:: THE TASK ::
Each line from the one holding "we consider that" to the end of the data below must be output verbatim, with no other lines.

:: EXTRACTED DATA ::
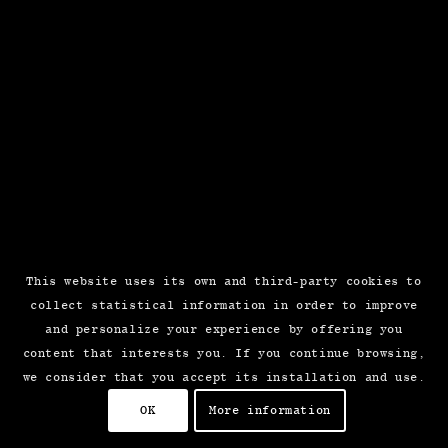
This website uses its own and third-party cookies to
collect statistical information in order to improve
and personalize your experience by offering you
content that interests you. If you continue browsing,
we consider that you accept its installation and use.
OK
More information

:: OUTPUT OF THE TASK ::
we consider that you accept its installation and use.
OK
More information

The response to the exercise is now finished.